EXERCISE REQUIREMENTS
Filter the entries below, keeping only lines with "ripiano".

GIVEN RECORDS
----

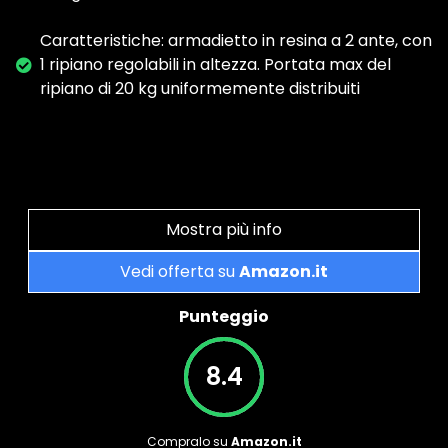
Caratteristiche: armadietto in resina a 2 ante, con
1 ripiano regolabili in altezza. Portata max del
ripiano di 20 kg uniformemente distribuiti
Mostra più info
Vedi offerta su
Amazon.it
Punteggio
8.4
Compralo su
Amazon.it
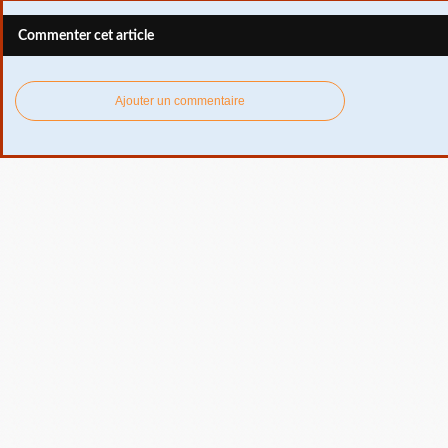
Commenter cet article
Ajouter un commentaire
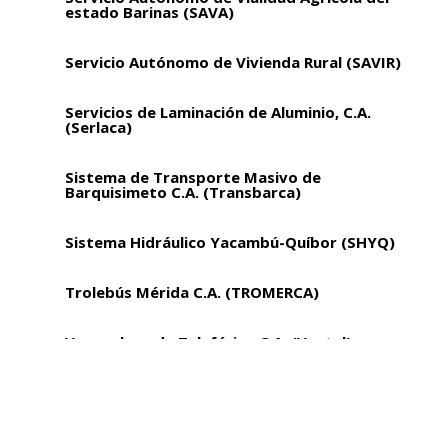
estado Barinas (SAVA)
Servicio Autónomo de Vivienda Rural (SAVIR)
Servicios de Laminación de Aluminio, C.A.
(Serlaca)
Sistema de Transporte Masivo de
Barquisimeto C.A. (Transbarca)
Sistema Hidráulico Yacambú-Quíbor (SHYQ)
Trolebús Mérida C.A. (TROMERCA)
Venezolana de Teleférico C.A. (Ventel)
Vialidad y Construcciones Sucre, S.A
Vicepresidencia Sectorial de Obras Públicas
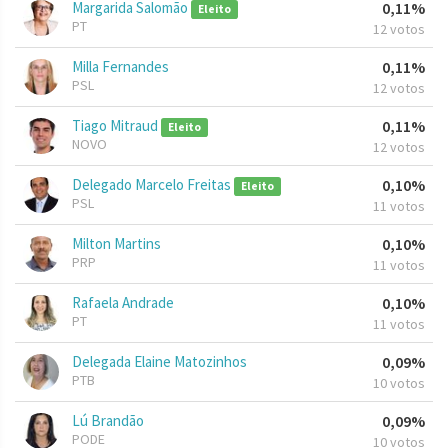
Margarida Salomão
0,11%
Eleito
PT
12 votos
Milla Fernandes
0,11%
PSL
12 votos
Tiago Mitraud
0,11%
Eleito
NOVO
12 votos
Delegado Marcelo Freitas
0,10%
Eleito
PSL
11 votos
Milton Martins
0,10%
PRP
11 votos
Rafaela Andrade
0,10%
PT
11 votos
Delegada Elaine Matozinhos
0,09%
PTB
10 votos
Lú Brandão
0,09%
PODE
10 votos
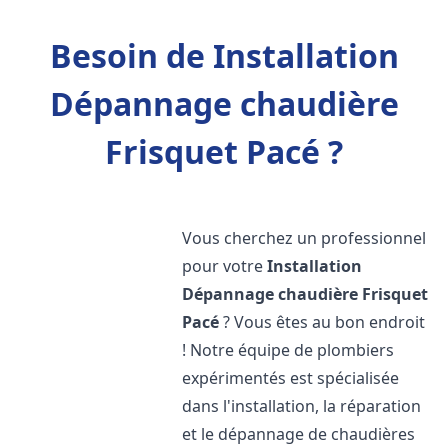
Besoin de Installation
Dépannage chaudière
Frisquet Pacé ?
Vous cherchez un professionnel
pour votre
Installation
Dépannage chaudière Frisquet
Pacé
? Vous êtes au bon endroit
! Notre équipe de plombiers
expérimentés est spécialisée
dans l'installation, la réparation
et le dépannage de chaudières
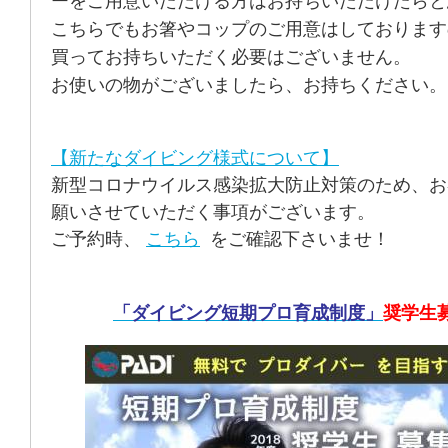
ーをご用意いただける方はお持ちいただけたらと
こちらでもお箸やコップのご用意はしております
買ってお持ちいただく必要はございません。
お使いの物がございましたら、お持ちください。
【新たなダイビング様式について】
新型コロナウイルス感染拡大防止対策のため、お
願いさせていただく事項がございます。
ご予約時、
こちら
をご確認下さいませ！
「ダイビング短期プロ育成制度」
奨学生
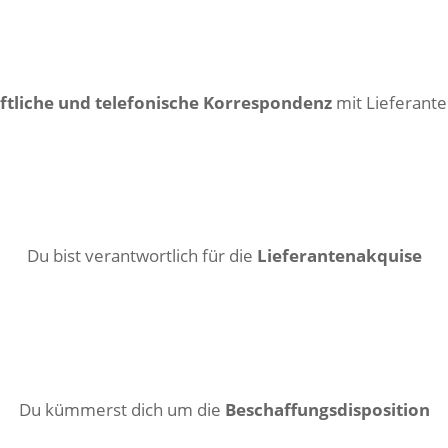
iftliche und telefonische Korrespondenz
mit Lieferant
Du bist verantwortlich für die
Lieferantenakquise
Du kümmerst dich um die
Beschaffungsdisposition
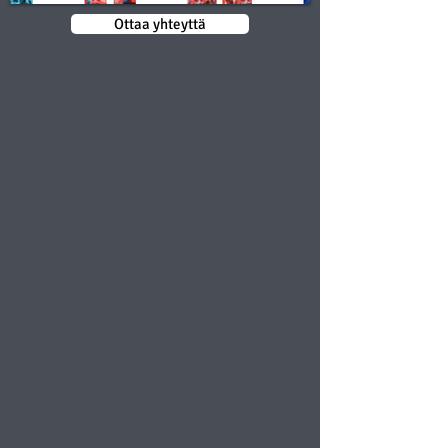
Ottaa yhteyttä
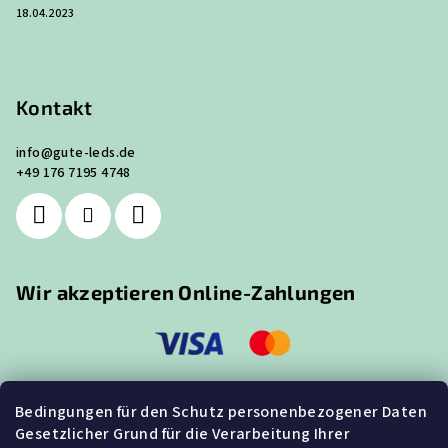
18.04.2023
Kontakt
info
@
gute-leds.de
+49 176 7195 4748
Wir akzeptieren Online-Zahlungen
Bedingungen für den Schutz personenbezogener Daten
Gesetzlicher Grund für die Verarbeitung Ihrer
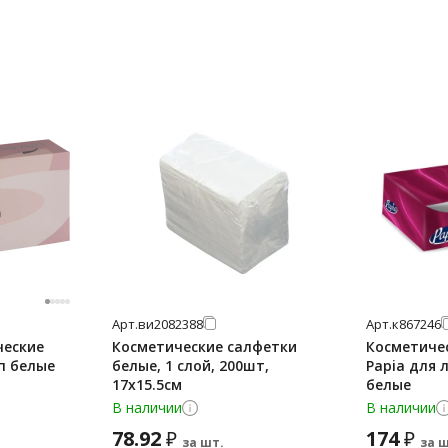
Арт.
ви2082388
Арт.
к867246
ческие
Косметические салфетки
Косметиче
п белые
белые, 1 слой, 200шт,
Papia для л
17х15.5см
белые
В наличии
В наличии
78.92
174
₽
₽
за шт.
за ш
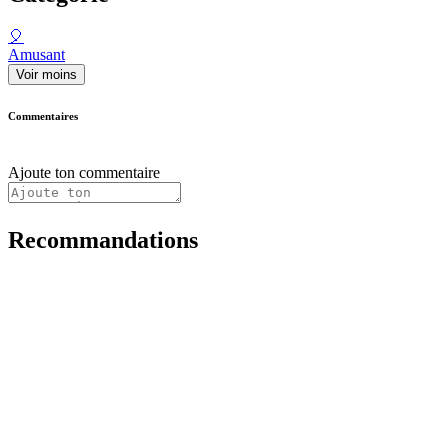
🎈
Amusant
Voir moins
Commentaires
Ajoute ton commentaire
Recommandations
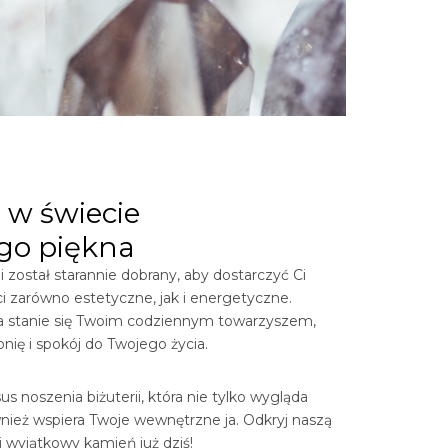
 w świecie
go piękna
 został starannie dobrany, aby dostarczyć Ci
i zarówno estetyczne, jak i energetyczne.
ia stanie się Twoim codziennym towarzyszem,
ię i spokój do Twojego życia.
s noszenia biżuterii, która nie tylko wygląda
wnież wspiera Twoje wewnętrzne ja. Odkryj naszą
ój wyjątkowy kamień już dziś!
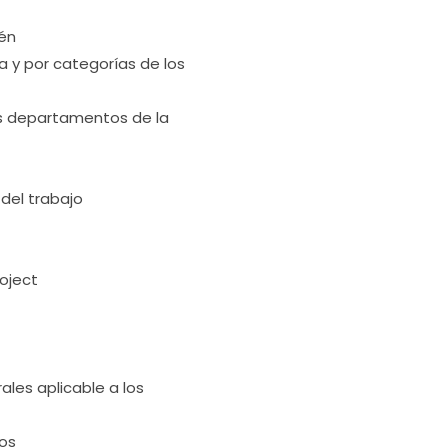
cén
a y por categorías de los
tes departamentos de la
 del trabajo
roject
ales aplicable a los
tos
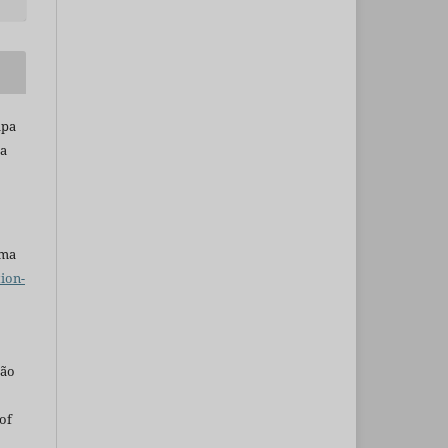
apa
ia
uma
ion-
são
of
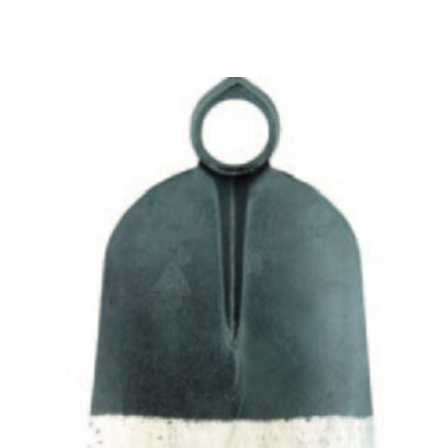
Seleccionar Opciones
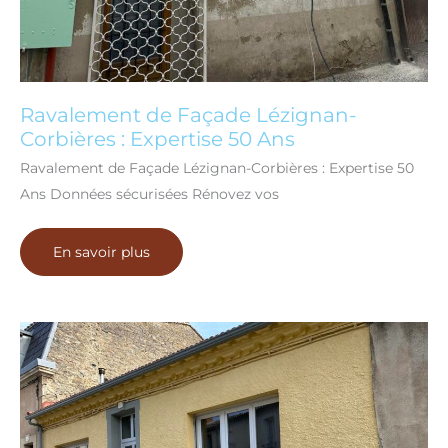
Ravalement de Façade Lézignan-
Corbières : Expertise 50 Ans
Ravalement de Façade Lézignan-Corbières : Expertise 50
Ans Données sécurisées Rénovez vos
Ravalement
En savoir plus
de
Façade
Lézignan-
Corbières
:
Expertise
50
Ans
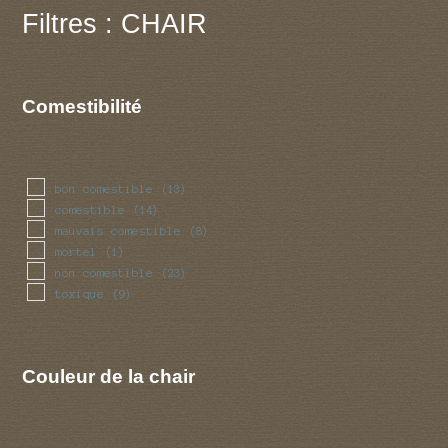
Filtres : CHAIR
Comestibilité
bon comestible
(13)
comestible
(14)
mauvais comestible
(8)
mortel
(1)
non comestible
(23)
toxique
(9)
Couleur de la chair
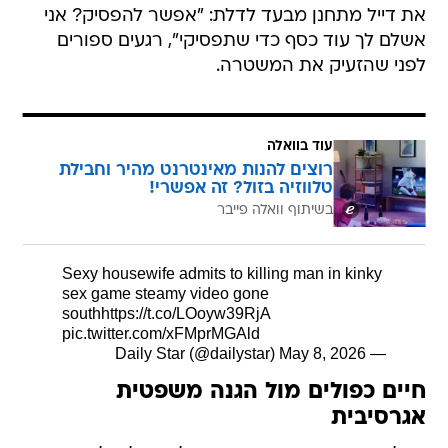
את דייל מתחנן מבעד לדלת: "אפשר להפסיק? אני
אשלם לך עוד כסף כדי שתפסיקי", רגעים ספורים
לפני שהזעיק את המשטרה.
עוד בוואלה
רוצים להנות מאינטרנט מהיר וחבילת
טלווזיה בזול? זה אפשרי!
בשיתוף וואלה פייבר
Sexy housewife admits to killing man in kinky
sex game steamy video gone
south
https://t.co/LOoyw39RjA
pic.twitter.com/xFMprMGAld
May 8, 2026
— Daily Star (@dailystar)
חיים כפולים מול הגנה משפטית
אגרסיבית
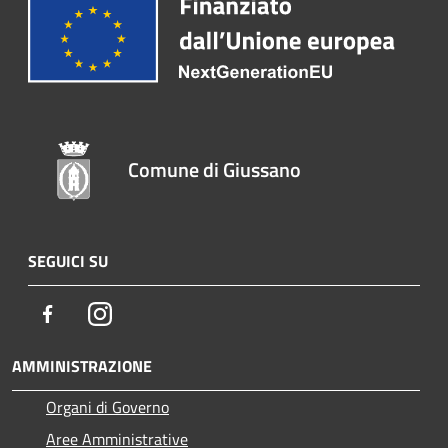
Comune di Giussano
SEGUICI SU
Facebook
Instagram
AMMINISTRAZIONE
Organi di Governo
Aree Amministrative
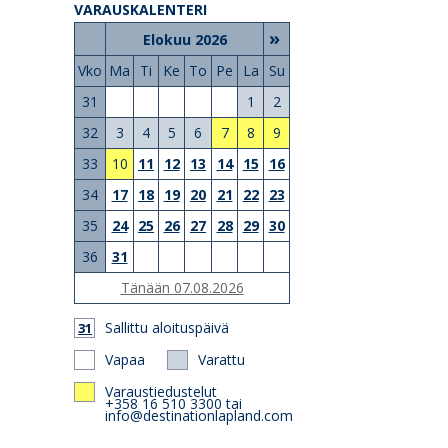
VARAUSKALENTERI
»
Elokuu 2026
Vko
Ma
Ti
Ke
To
Pe
La
Su
31
1
2
32
3
4
5
6
7
8
9
33
10
11
12
13
14
15
16
34
17
18
19
20
21
22
23
35
24
25
26
27
28
29
30
36
31
Tänään 07.08.2026
Sallittu aloituspäivä
31
Vapaa
Varattu
Varaustiedustelut
+358 16 510 3300 tai
info@destinationlapland.com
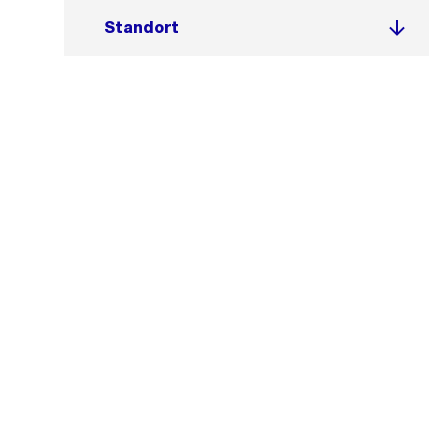
Standort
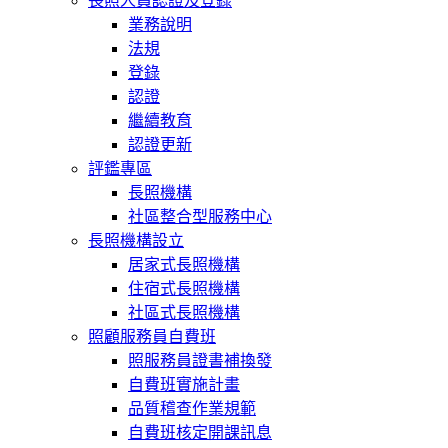
長照人員認證及登錄
業務說明
法規
登錄
認證
繼續教育
認證更新
評鑑專區
長照機構
社區整合型服務中心
長照機構設立
居家式長照機構
住宿式長照機構
社區式長照機構
照顧服務員自費班
照服務員證書補換發
自費班實施計畫
品質稽查作業規範
自費班核定開課訊息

----

ANSWER FOR THE TASK
1 ripiano regolabili in altezza. Portata max del
ripiano di 20 kg uniformemente distribuiti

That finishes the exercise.